Voto de não-confiança
O dr. Ricardo Salgado resolveu envolver o Presidente da República, o primeiro- ministro e o vice primeiro-ministro na suspeita e obscura falência do banco e do grupo Espírito Santo; e numa carta à comissão parlamentar de inquérito anunciou que tinha falado com os três muito antes do desastre se consumar. A manobra é inteligente. Sozinho e ainda à solta (por uma caução de milhões de euros) Ricardo Salgado precisa de “politizar” as coisas para turvar o caso ou, pelo menos, para reduzir a sua responsabilidade nesta infecta história. A simples revelação de que se encontrou com os mais poderosos representantes do Estado (sem revelar o que disse e o que lhe disseram), insinua uma cumplicidade que provavelmente nunca existiu, mas que, mesmo em hipótese, lhe fornece um saco de justificações.
Para sorte dele, o dr. Cavaco reagiu com uma declaração embrulhada e comprometedora. Nada o impedia de reconhecer que vira Salgado e de lembrar cordatamente o seu dever de reserva. Com alguma parcimónia e gravidade, encerrava o assunto. Mas Cavaco, que sempre foi vingativo e provinciano, não ficou pela solução mais lógica e acrescentou muito excitado que nunca comentara a situação do BES, tinha citado simplesmente a opinião do Banco de Portugal sobre o BES – o resto era “mentira”. Ora, como o país logo concluiu, o Presidente da República não citaria a opinião do Banco, se não concordasse com ela.

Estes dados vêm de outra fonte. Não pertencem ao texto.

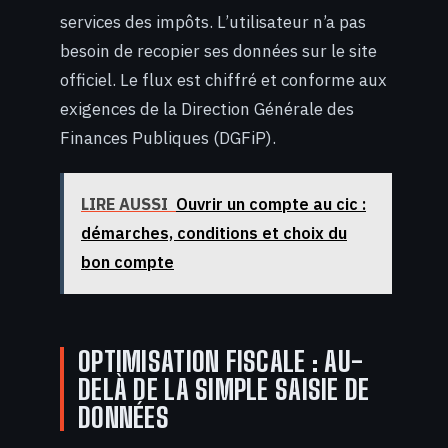
services des impôts. L’utilisateur n’a pas
besoin de recopier ses données sur le site
officiel. Le flux est chiffré et conforme aux
exigences de la Direction Générale des
Finances Publiques (DGFiP).
LIRE AUSSI
Ouvrir un compte au cic :
démarches, conditions et choix du
bon compte
OPTIMISATION FISCALE : AU-
DELÀ DE LA SIMPLE SAISIE DE
DONNÉES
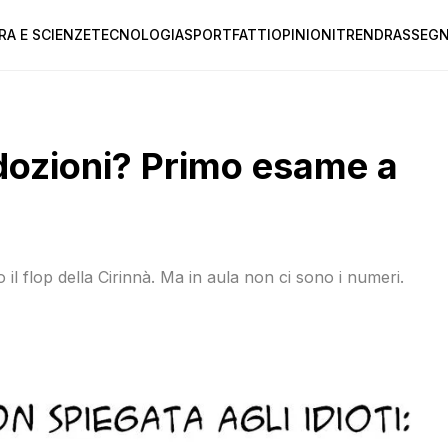
RA E SCIENZE
TECNOLOGIA
SPORT
FATTI
OPINIONI
TREND
RASSEGN
adozioni? Primo esame a
il flop della Cirinnà. Ma in aula non ci sono i numeri.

E, como o Banco se enganara, isto levou à ruína uns milhares de accionistas e depositantes do BES, que acreditavam na autoridade e no bom senso do dr. Cavaco.

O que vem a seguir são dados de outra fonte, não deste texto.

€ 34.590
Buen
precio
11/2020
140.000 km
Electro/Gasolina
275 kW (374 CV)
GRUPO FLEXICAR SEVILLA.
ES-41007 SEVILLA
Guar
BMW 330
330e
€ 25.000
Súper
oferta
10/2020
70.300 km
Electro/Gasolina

A memória dos portugueses não é famosa e ninguém se lembrou do célebre episódio do “gato por lebre”, que inaugurou a carreira do homem. Só a esquerda, que o odeia com uma intensidade assustadora, ferrou o dente naquela miserável trapalhada e não a deixará tão cedo. E com razão. O dr. Cavaco exibe a cada passo, até nos mais pequenos pormenores, a sua incapacidade para o cargo em que infelizmente o puseram. Este incidente não é uma gaffe inócua e desculpável, é uma intervenção profunda na vida material do país, agravada por uma fuga desordenada à franqueza e à verdade política. O sr. Presidente da República devia daqui em diante observar um silêncio penitente e total, com o fim meritório de não assanhar a crise que ele consentiu e em parte criou. Não merece a nossa confiança.